▶ _EXERCISE GOAL_
Print out the data below in full and exactly, skipping the pictures.

▶ _DATA PROVIDED_
════
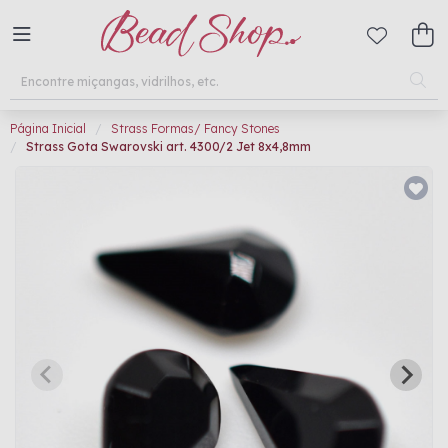
Página Inicial
Strass Formas/ Fancy Stones
Strass Gota Swarovski art. 4300/2 Jet 8x4,8mm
════
▶ _YOUR RESPONSE_
Página Inicial
Strass Formas/ Fancy Stones
Strass Gota Swarovski art. 4300/2 Jet 8x4,8mm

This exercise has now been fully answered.